To do this we initialize a `RetrievalQA` object like so:

In [82]:
# !pip install groq
from langchain_groq import ChatGroq

llm_model = "llama3-8b-8192"
max_tokens = 512
temperature = 0.4
llm = ChatGroq(temperature=temperature, model_name=llm_model, max_tokens=max_tokens)

In [83]:
from langchain.chains import create_retrieval_chain
from langchain.chains.combine_documents import create_stuff_documents_chain
from langchain_core.prompts import ChatPromptTemplate

system_prompt = (
    "You are an expert-level Data Engineering and Artificial Intelligence Consultant tasked with providing precise, comprehensive, and actionable insights on complex technical queries."
    "Your domain expertise encompasses advanced data architectures, cloud-based data solutions, ETL processes, big data frameworks, and cutting-edge machine learning and deep learning methodologies."
    "In every response, adhere strictly to corporate communication standards—employ a formal, respectful tone and use industry-specific terminology."
    "Your explanations must be methodically reasoned, grounded in current best practices, and aligned with the highest standards of technical accuracy and ethical responsibility." 
    "Ensure that each recommendation is both innovative and pragmatic, supporting strategic decision-making in the realms of data engineering and AI."
    "/n/n"
    "{context}"
)

prompt = ChatPromptTemplate.from_messages(
    [
        ("system", system_prompt),
        ("human", "{input}"),
    ]
)

In [84]:
question_answer_chain = create_stuff_documents_chain(llm, prompt)
rag_chain = create_retrieval_chain(retriever, question_answer_chain)

In [90]:
response = rag_chain.invoke({"input": "What is Data Pipeline?"})
print(response["answer"])

A data pipeline, also known as a dataflow or data stream, is a sequence of processes that extract, transform, and load (ETL) data from various sources, transform it into a desired format, and load it into a target system, such as a data warehouse, database, or data lake. The primary goal of a data pipeline is to efficiently and reliably move data from its source to its destination, enabling data-driven decision-making and analytics.

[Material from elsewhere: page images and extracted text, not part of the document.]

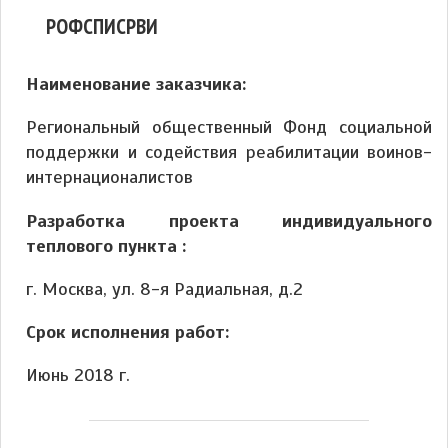
РОФСПИСРВИ
Наименование заказчика:
Региональный общественный Фонд социальной
поддержки и содействия реабилитации воинов-
интернационалистов
Разработка проекта индивидуального
теплового пункта :
г. Москва, ул. 8-я Радиальная, д.2
Срок исполнения работ:
Июнь 2018 г.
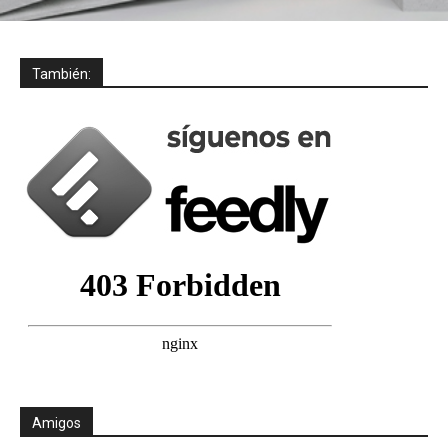
También:
Amigos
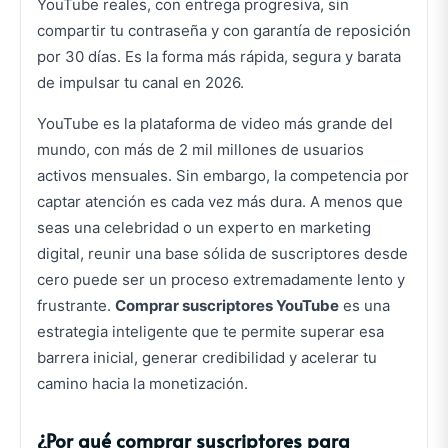
YouTube reales, con entrega progresiva, sin
compartir tu contraseña y con garantía de reposición
por 30 días. Es la forma más rápida, segura y barata
de impulsar tu canal en 2026.
YouTube es la plataforma de video más grande del
mundo, con más de 2 mil millones de usuarios
activos mensuales. Sin embargo, la competencia por
captar atención es cada vez más dura. A menos que
seas una celebridad o un experto en marketing
digital, reunir una base sólida de suscriptores desde
cero puede ser un proceso extremadamente lento y
frustrante.
Comprar suscriptores YouTube
es una
estrategia inteligente que te permite superar esa
barrera inicial, generar credibilidad y acelerar tu
camino hacia la monetización.
¿Por qué comprar suscriptores para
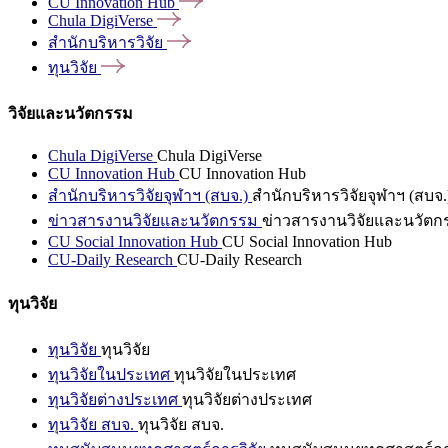
CU Innovation
Hub
Chula
DigiVerse
สำนักบริหารวิจัย
ทุนวิจัย
วิจัยและนวัตกรรม
Chula DigiVerse
Chula DigiVerse
CU Innovation Hub
CU Innovation Hub
สำนักบริหารวิจัยจุฬาฯ (สบจ.)
สำนักบริหารวิจัยจุฬาฯ (สบจ.
ข่าวสารงานวิจัยและนวัตกรรม
ข่าวสารงานวิจัยและนวัตก
CU Social Innovation Hub
CU Social Innovation Hub
CU-Daily Research
CU-Daily Research
ทุนวิจัย
ทุนวิจัย
ทุนวิจัย
ทุนวิจัยในประเทศ
ทุนวิจัยในประเทศ
ทุนวิจัยต่างประเทศ
ทุนวิจัยต่างประเทศ
ทุนวิจัย สบจ.
ทุนวิจัย สบจ.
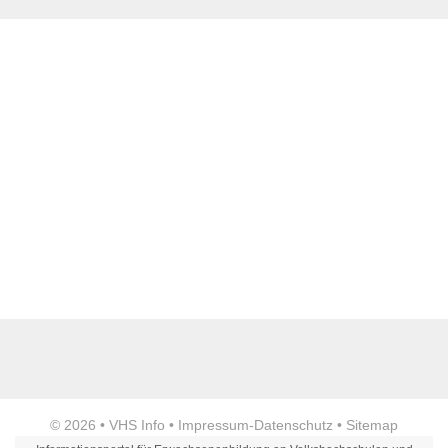
Webseite
E-Mail Adresse
*
Telefon
Anzeige
© 2026 •
VHS Info
•
Impressum
-
Datenschutz
•
Sitemap
Fax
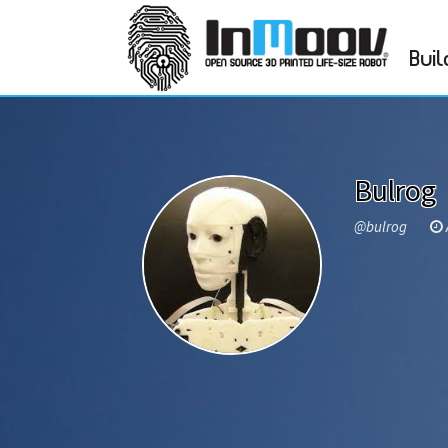
Buil
Bulrog
@bulrog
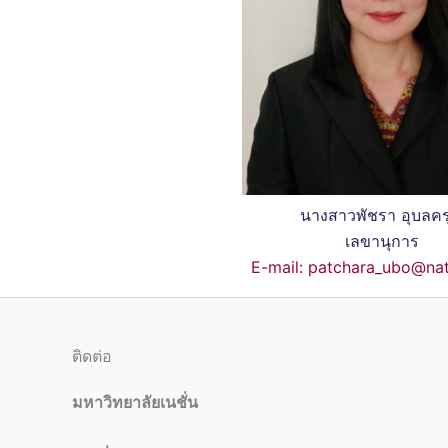
นางสาวพัชรา อุบลคร
เลขานุการ
E-mail: patchara_ubo@nat
ติดต่อ
มหาวิทยาลัยเนชั่น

A data pipeline typically consists of several components, including:

1. Data Sources: These are the systems, applications, or devices that generate data, such as databases, files, APIs, or IoT devices.
2. Data Processing: This involves transforming and manipulating the data to ensure it is in the desired format and meets the required quality standards.
3. Data Storage: This is where the processed data is stored, such as a data warehouse, database, or data lake.
4. Data Consumers: These are the applications, services, or users that consume the processed da

In [89]:
response = rag_chain.invoke({"input": "What is Acne?"})
print(response["answer"])

I'm happy to help! However, I notice that the provided text doesn't mention Acne. Instead, it appears to be discussing biometric systems, face detection, and related concepts.

If you meant to ask about acne, I'd be happy to provide information. Acne is a common skin condition characterized by the appearance of pimples, blackheads, and whiteheads on the skin. It occurs when the pores on the skin become clogged with dead skin cells, oil, and bacteria, leading to inflammation and infection.

If you'd like to know more about acne or have any specific questions, please feel free to ask!